Evaluating purchase habits can feel like a mundane process, but analyzing a few key data points can help you make smarter purchase decisions next year. There are a few strategies that can help guide your analysis:
1. Evaluate Conversions
Look at your products with the largest volume or highest conversion rates, and see if there are similar products with the same quality but lower pricing. This will increase margins for your bestsellers and make a bigger impact on your bottom line than scaling or expanding options would. There’s industry-specific software that can cater directly to your business needs. Consider investing in a conversion-tracking system or a balanced scorecard model to identify where you’re underperforming and find ways to trim costs.
2. Add Levels of Analysis
Big data is inherently disorganized, meaning it requires a high level of analysis to make sense of it. In fact, manufacturing companies can improve margins 2 to 4 percent by applying more analytics to existing data, according to Sanjay Agarwal, principal of Deloitte Consulting. Properly analyzing big data can help companies set more competitive pricing, predict commodity fluctuations, and resolve issues that arise from merger and acquisition integration.
3. Tap Into Consumer Trends
Many business owners make the mistake of sticking to what’s worked in the past. But to be successful, your business needs to evolve with your customers. Evaluate industry research reports or purchase data from companies like Nielsen to keep an eye on customer trends and potential future needs you can fulfill. Then you can start allocating funds to appropriate improvements or expanded product offerings and move quickly when the demand manifests. If you can satisfy consumer needs more quickly than your competitors, you’ll secure a greater competitive advantage in the market.

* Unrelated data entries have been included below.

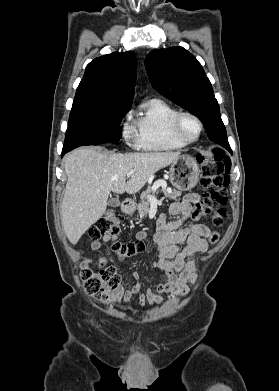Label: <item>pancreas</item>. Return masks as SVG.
Listing matches in <instances>:
<instances>
[{
  "instance_id": "obj_1",
  "label": "pancreas",
  "mask_w": 279,
  "mask_h": 391,
  "mask_svg": "<svg viewBox=\"0 0 279 391\" xmlns=\"http://www.w3.org/2000/svg\"><path fill=\"white\" fill-rule=\"evenodd\" d=\"M161 192L164 193L165 198H167V199L176 200L179 196H181V192L176 191V190L168 191V190L162 189ZM156 194H158V191H154L152 187H149L147 190L142 192L141 197H140L141 201L137 205V209H138L140 217L146 216L149 212L150 202L148 201L147 197L149 195L155 196Z\"/></svg>"
}]
</instances>
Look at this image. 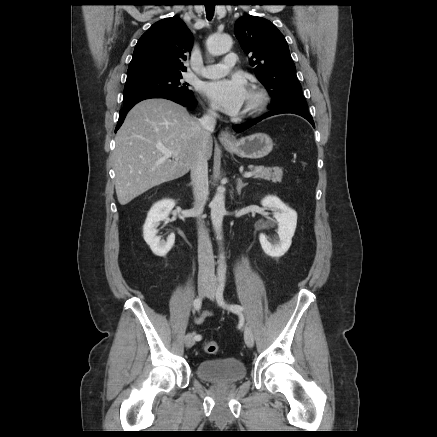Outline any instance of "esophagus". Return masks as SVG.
Masks as SVG:
<instances>
[{
  "instance_id": "obj_1",
  "label": "esophagus",
  "mask_w": 437,
  "mask_h": 437,
  "mask_svg": "<svg viewBox=\"0 0 437 437\" xmlns=\"http://www.w3.org/2000/svg\"><path fill=\"white\" fill-rule=\"evenodd\" d=\"M219 140L222 144L228 145L234 142V136L229 131L224 130L220 132Z\"/></svg>"
}]
</instances>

Use Your Insights to Make Smarter Decisions Next Year
Actively assessing key data points and consumer trends can shed light on new opportunities for growth and quick fixes to reduce costs. Once you’ve taken the time to analyze your purchasing habits, keep these factors in mind to get a head start on planning for 2015:
The Cost of Price Inflation
For culinary consultants, food cost inflation is important to track, but this is obviously specific to that industry. Looking through your supply chain, identify areas where cost inflation may create a compounding problem for your business, and throw around some ideas for reducing that impact.
This rule applies in nearly every industry. By partnering with group purchasing organizations (or creating your own purchasing group), you can combine your orders and maximize savings. Rather than getting out-priced by local or national vendors, look for ways you can increase your buying power to get lower pricing for your regular orders.
Local Government Representatives
The members of your local and state government can make a significant difference in the way you do business. Pay close attention to candidates in midterm elections and what their tenure could mean for your business. Get involved by lobbying for your interests with local officials, or take part in statewide initiatives that affect your industry whenever you can. Their decisions could dictate your profitability and savings down the road.
After evaluating these analytical reports, I’ve seen businesses entirely change their buying habits and reap the benefits of lower pricing and a more agile structure.
As you assess the year in review, think through small improvements you can make to create a demand-driven supply chain. Together, they could have a huge impact on your bottom line.